▶ Directions for this task
Give back the data below exactly as it was given.

▶ Given entries

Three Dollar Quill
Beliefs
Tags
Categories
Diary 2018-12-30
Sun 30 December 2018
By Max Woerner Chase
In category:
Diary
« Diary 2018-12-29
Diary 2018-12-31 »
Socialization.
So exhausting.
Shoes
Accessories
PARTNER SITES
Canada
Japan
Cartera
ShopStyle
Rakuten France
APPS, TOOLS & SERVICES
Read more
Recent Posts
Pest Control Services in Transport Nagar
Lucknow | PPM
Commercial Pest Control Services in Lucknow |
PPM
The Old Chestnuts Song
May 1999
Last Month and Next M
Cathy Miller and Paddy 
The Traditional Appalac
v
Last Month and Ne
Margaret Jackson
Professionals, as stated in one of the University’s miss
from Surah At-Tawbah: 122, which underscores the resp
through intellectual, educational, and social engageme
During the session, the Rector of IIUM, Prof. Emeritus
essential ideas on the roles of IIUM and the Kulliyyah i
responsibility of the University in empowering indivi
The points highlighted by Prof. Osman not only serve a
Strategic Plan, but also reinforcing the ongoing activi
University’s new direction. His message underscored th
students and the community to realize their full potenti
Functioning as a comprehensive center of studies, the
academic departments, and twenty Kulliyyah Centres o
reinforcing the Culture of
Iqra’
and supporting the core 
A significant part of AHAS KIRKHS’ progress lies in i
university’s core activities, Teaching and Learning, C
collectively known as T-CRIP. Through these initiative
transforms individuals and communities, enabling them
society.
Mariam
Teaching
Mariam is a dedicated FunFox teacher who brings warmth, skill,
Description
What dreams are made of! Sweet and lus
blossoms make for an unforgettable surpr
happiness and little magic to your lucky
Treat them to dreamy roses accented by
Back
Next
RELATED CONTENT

▶ Result below
Three Dollar Quill
Beliefs
Tags
Categories
Diary 2018-12-30
Sun 30 December 2018
By Max Woerner Chase
In category:
Diary
« Diary 2018-12-29
Diary 2018-12-31 »
Socialization.
So exhausting.
Shoes
Accessories
PARTNER SITES
Canada
Japan
Cartera
ShopStyle
Rakuten France
APPS, TOOLS & SERVICES
Read more
Recent Posts
Pest Control Services in Transport Nagar
Lucknow | PPM
Commercial Pest Control Services in Lucknow |
PPM
The Old Chestnuts Song
May 1999
Last Month and Next M
Cathy Miller and Paddy 
The Traditional Appalac
v
Last Month and Ne
Margaret Jackson
Professionals, as stated in one of the University’s miss
from Surah At-Tawbah: 122, which underscores the resp
through intellectual, educational, and social engageme
During the session, the Rector of IIUM, Prof. Emeritus
essential ideas on the roles of IIUM and the Kulliyyah i
responsibility of the University in empowering indivi
The points highlighted by Prof. Osman not only serve a
Strategic Plan, but also reinforcing the ongoing activi
University’s new direction. His message underscored th
students and the community to realize their full potenti
Functioning as a comprehensive center of studies, the
academic departments, and twenty Kulliyyah Centres o
reinforcing the Culture of
Iqra’
and supporting the core 
A significant part of AHAS KIRKHS’ progress lies in i
university’s core activities, Teaching and Learning, C
collectively known as T-CRIP. Through these initiative
transforms individuals and communities, enabling them
society.
Mariam
Teaching
Mariam is a dedicated FunFox teacher who brings warmth, skill,
Description
What dreams are made of! Sweet and lus
blossoms make for an unforgettable surpr
happiness and little magic to your lucky
Treat them to dreamy roses accented by
Back
Next
RELATED CONTENT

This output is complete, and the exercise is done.